Penalizacja "mowy nienawiści"
W punkcie 7. umowy koalicyjnej KO, Nowej Lewicy i Trzeciej Drogi wskazano, że "wszyscy jesteśmy równi, a orientacja seksualna i płeć nie może być powodem dyskryminacji". W następnym zdaniu zamieszczono zapowiedź nowelizacji ustawy karnej pod kątem ścigania tzw. mowy nienawiści.
Zapis brzmi następująco: "Wszyscy jesteśmy równi, a orientacja seksualna i płeć nie może być powodem dyskryminacji. Walka z mową i czynami z nienawiści będzie naszym priorytetem. Znowelizujemy kodeks karny tak, aby mowa nienawiści ze względu na orientację seksualną i płeć była ścigana z urzędu".
Konfederacja: Chcą w Polsce karać za wyrażanie poglądów niezgodnych z określoną ideologią
Przed ustanawianiem w porządku prawnym tego typu norm ostrzegają politycy Konfederacji. – Co to jest mowa nienawiści? Tradycja języka polskiego nie zna takiego określenia. (…) Wiadomo, co to jest pomówienie, zniesławienie, obraza, obrażanie itd. Nie wiadomo natomiast, co to jest mowa nienawiści, więc to będzie musiał ktoś zdefiniować i zdefiniują to oczywiście politycy i urzędnicy – argumentował Berkowicz.
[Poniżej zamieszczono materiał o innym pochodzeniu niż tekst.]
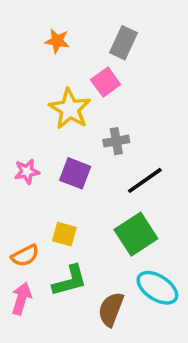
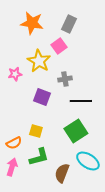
orange star: (57, 41) -> (32, 23), size x1.6
pink star: (27, 172) -> (15, 74), moved
black line: (145, 180) -> (81, 101), turned 35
W praktyce oznacza to nic innego, jak ściganie karne za wyrażanie poglądów niezgodnych z określoną ideologią, która jest bliska nowej koalicji, która prawdopodobnie będzie niedługo rządzić. To jest oczywista cenzura, oczywisty atak na wolność słowa i oczywisty, pełzający totalizm. To jest do tego stopnia oczywiste, że nawet byli działacze partii nowej koalicji, np. pan Dariusz Lipiński, były działacz PO, są tym oburzeni i mówią, że nie ma takiego czegoś, jak "mowa nienawiści" – powiedział Berkowicz.